── Data listing

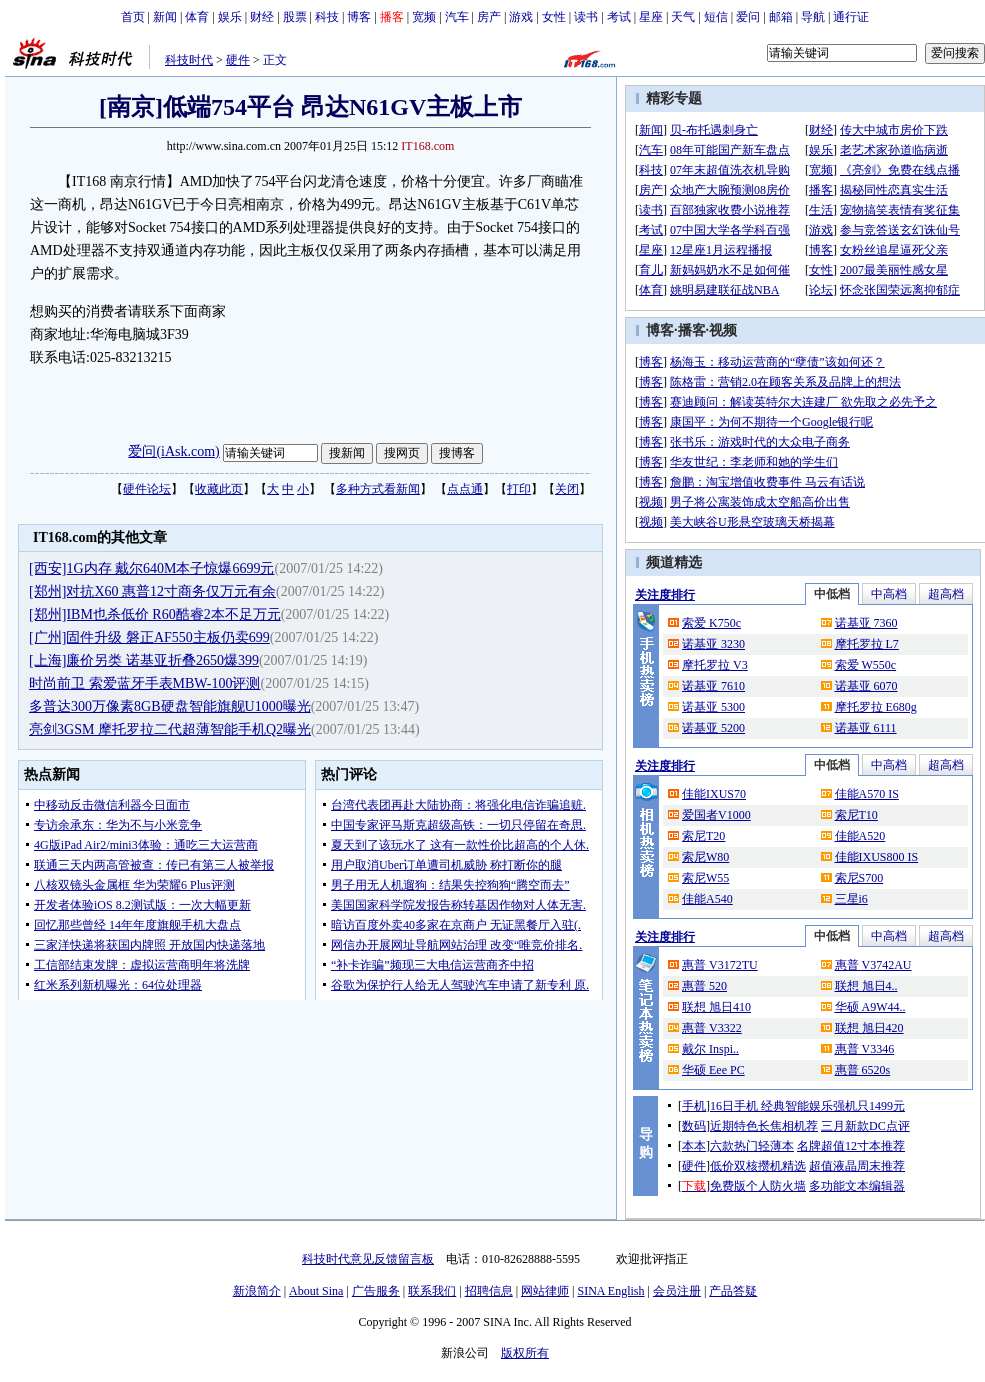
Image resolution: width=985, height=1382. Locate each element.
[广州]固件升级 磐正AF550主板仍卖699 (149, 637)
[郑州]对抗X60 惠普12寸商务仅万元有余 (152, 591)
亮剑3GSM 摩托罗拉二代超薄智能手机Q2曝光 (170, 729)
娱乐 (230, 17)
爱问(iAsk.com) (173, 451)
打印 (519, 489)
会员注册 (677, 1291)
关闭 (567, 489)
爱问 (748, 17)
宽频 (424, 17)
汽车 (457, 17)
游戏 (521, 17)
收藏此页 (219, 489)
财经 (262, 17)
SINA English (610, 1291)
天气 (683, 17)
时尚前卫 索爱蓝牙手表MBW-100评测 (144, 683)
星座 (651, 17)
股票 (295, 17)
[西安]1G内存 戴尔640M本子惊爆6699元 (151, 568)
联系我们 (432, 1291)
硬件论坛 (147, 489)
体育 (197, 17)
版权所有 (525, 1353)
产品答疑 (733, 1291)
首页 (133, 17)
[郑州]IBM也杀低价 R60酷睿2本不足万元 (155, 614)
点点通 (465, 489)
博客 (359, 17)
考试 (619, 17)
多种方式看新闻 (378, 489)
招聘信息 (489, 1291)
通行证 (851, 17)
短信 (716, 17)
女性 (554, 17)
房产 (489, 17)
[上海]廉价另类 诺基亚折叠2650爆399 (144, 660)
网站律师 (545, 1291)
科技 (327, 17)
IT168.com (427, 146)
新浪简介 (257, 1291)
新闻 (165, 17)
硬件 (238, 60)
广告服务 (376, 1291)
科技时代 (189, 60)
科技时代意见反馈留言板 (368, 1259)
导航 (813, 17)
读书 (586, 17)
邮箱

────

_What is expected_
Output the lines above between the one holding "版权所有 (525, 1353)" and the one holding "新闻 (165, 17)", inclusive, with nothing before or after them.

_Reply to the exercise_
版权所有 (525, 1353)
产品答疑 (733, 1291)
首页 (133, 17)
[郑州]IBM也杀低价 R60酷睿2本不足万元 (155, 614)
点点通 (465, 489)
博客 (359, 17)
考试 (619, 17)
多种方式看新闻 (378, 489)
招聘信息 (489, 1291)
通行证 (851, 17)
短信 (716, 17)
女性 (554, 17)
房产 (489, 17)
[上海]廉价另类 诺基亚折叠2650爆399 (144, 660)
网站律师 (545, 1291)
科技 (327, 17)
IT168.com (427, 146)
新浪简介 (257, 1291)
新闻 (165, 17)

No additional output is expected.